In accordance with TalkBank rules, any use of data from this corpus must be accompanied by at least one of the above references.

Project Description

This corpus documents the language development of American-born Chinese children, who were exposed to their heritage language Chinese (Mandarin and/or Cantonese) at home, and the societal majority language English at school and at home. The corpus currently contains data from three children: Luna, Avia and Winston. File names give the child's age.


Luna was born in New York in 2011. She is the first-born of the family. She has been exposed to Mandarin Chinese at home since birth and English in nursery and preschool since she was 0;09. Her parents are professionals who are native speakers of Mandarin and speak English fluently as their second language. Both of them come from mainland China, the mother from a Cantonese-speaking city in southern China, and the father from the north. They had completed their first degrees in natural sciences and engineering in prestigious universities in Beijing before they arrived in the United States to pursue doctoral degrees. At home, the parents address Luna almost exclusively in Mandarin with only occasional switches to English. Before the age of 0;09, Luna was primarily taken care of by her parents and her maternal grandparents, who also addressed Luna in Mandarin. From 0;09 to 3;00, Luna spent approximately seven hours a day during weekdays at a local daycare, where English was the language between staff members and between staff and the infants. The family relocated to Maryland when Luna was 3;01, where Luna attended an English-medium pre-school from 3;02 to 5;08, and she was particularly close to the Chinese-speaking children in her class. Spanish was introduced to Luna by her school teachers in her pre-school when she was 3;02, with one hour of exposure per week. Luna is now attending first grade (Kindergarten) in an elementary school in Maryland. She has taken a few month-long trips outside the US before 4;11 (age of the last recording in this release), most of them to China visiting friends and family in major cities. Luna had a little sister when she was 4;03, and the parents have adhered to the Mandarin-only policy to address both girls at home. Mandarin is the language of communication between Luna and her sister.
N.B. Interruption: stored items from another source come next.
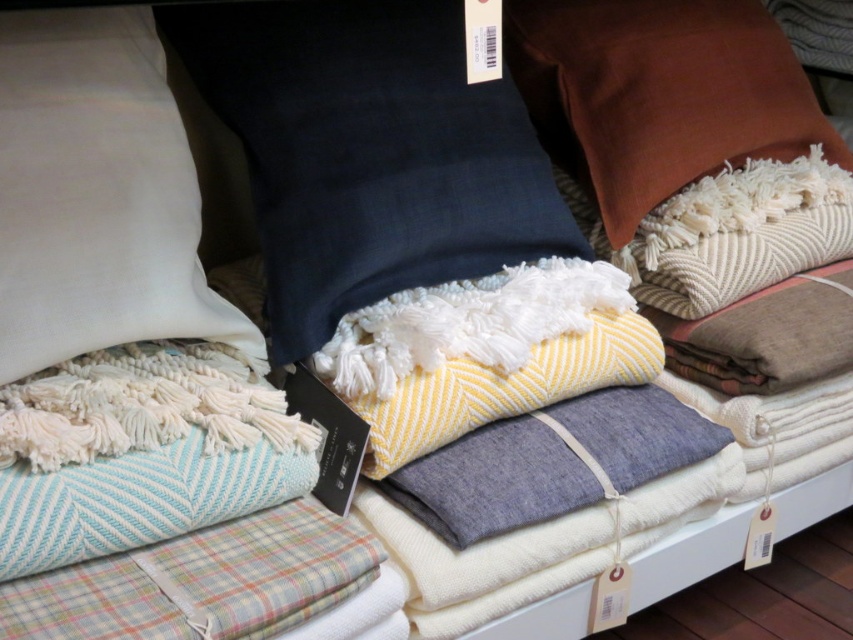 Based on the photo, you are standing in front of the textiles display. There are two points marked in the image. One is at coordinate point [451,188] and the other at point [67,266]. Which point is closer to you?

Point [67,266] is closer to you because it is in the foreground compared to point [451,188], which is behind it.

You are a customer in a store looking at the textiles. You want to pick up the navy blue linen pillow at upper center first. Is it closer to you than the white cotton pillow at upper left?

The navy blue linen pillow at upper center is further to the viewer than white cotton pillow at upper left, so yes, it is closer to you and can be picked up first.

You are a customer in a store looking at the textiles display. You see a navy blue linen pillow marked at point [368,152]. Can you determine if this pillow is placed above or below the folded blankets in the foreground?

The point [368,152] marks the navy blue linen pillow at upper center, which is located behind the folded blankets in the foreground. Therefore, the pillow is placed above the blankets. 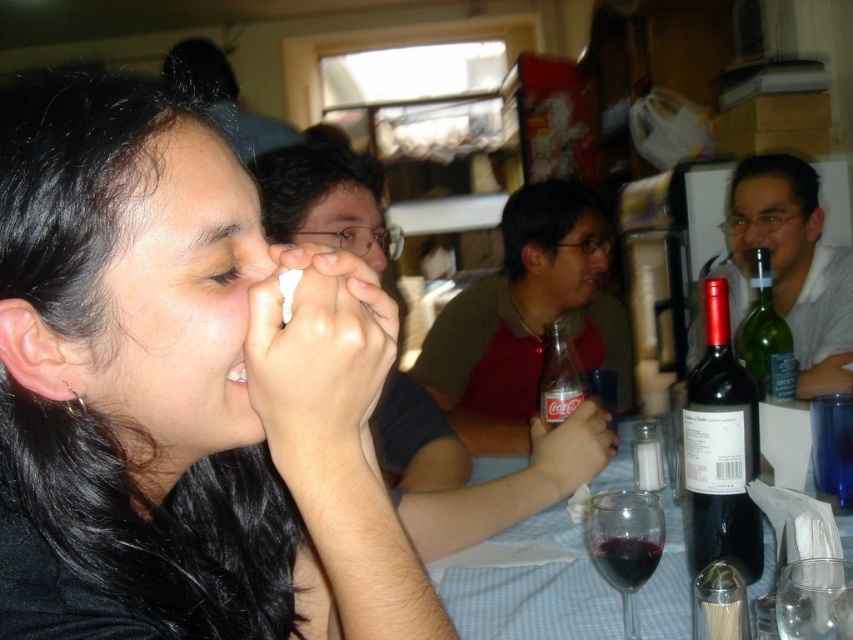 Question: Among these objects, which one is nearest to the camera?

Choices:
 (A) transparent glass at lower right
 (B) green glass bottle at right

Answer: (A)

Question: Among these objects, which one is nearest to the camera?

Choices:
 (A) clear glass coca-cola bottle at center
 (B) transparent glass of red wine at lower center

Answer: (B)

Question: Is the position of transparent glass at lower center less distant than that of green glass bottle at right?

Choices:
 (A) no
 (B) yes

Answer: (B)

Question: In this image, where is black matte wine bottle at right located relative to transparent glass at lower right?

Choices:
 (A) below
 (B) above

Answer: (B)

Question: Is black matte hair at upper left thinner than transparent glass at lower center?

Choices:
 (A) no
 (B) yes

Answer: (A)

Question: Estimate the real-world distances between objects in this image. Which object is closer to the transparent glass at lower right?

Choices:
 (A) translucent glass wine at center
 (B) transparent glass of red wine at lower center
 (C) transparent glass at lower center

Answer: (B)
Regular recording of Luna began in 2013 at age 2;00 and still continued at the time of writing. On the initial launch of Luna’s corpus, the transcripts of the speech data from 2;00 to 4;11 will be released. From 2;00 to 4;01, Luna was video-recorded by her parents at home at weekly or bi-weekly intervals. From 3;10 to 4;11, Luna was invited to interact with our research staff at CUHK via Skype at regular intervals. The Skype sessions, both audio and video, were recorded using Camtasia by the researchers. The Skype sessions were scheduled for the early mornings of Hong Kong and early evenings of Maryland. Most of them were 40-60 minutes in duration, evenly divided into a Mandarin session, where Luna interacted with a Mandarin-speaking researcher in Mandarin, and an English session, where the same or another research assistant, who spoke English as their second language, elicited English from Luna. The Skype sessions consisted of child-friendly activities including story-telling, role play, games with toys and free chat. The Mandarin and English sessions were later split into different files in transcription and tagging. To compensate for data loss due to unstable connections in web-based calls, Luna’s mother, who observed all of the Skype calls, audio-recorded the Skype conversations on another device (e.g. smartphone, sound recorder). The transcription of Skype sessions was done based on the audio recordings provided by the parents and checked against the Camtasia recordings, in cases where the speakers’ utterances were unintelligible due to unstable internet connection. To address the parents’ requests to protect the family’s privacy, only the transcripts and corresponding audio recordings, some of them converted from video recordings, is released. In sum, the initial release of the Luna corpus contains 13 hours and 22 minutes’ recordings of Luna interacting with parents at home from 2;00-4;01, and 13 hours and 29 minutes’ recordings of Luna interacting with researchers via Skype from 3;10-4;11 (4 hours 56 minutes in Mandarin, 8 hours and 33 minutes in English), totalling 26 hours and 51 minutes.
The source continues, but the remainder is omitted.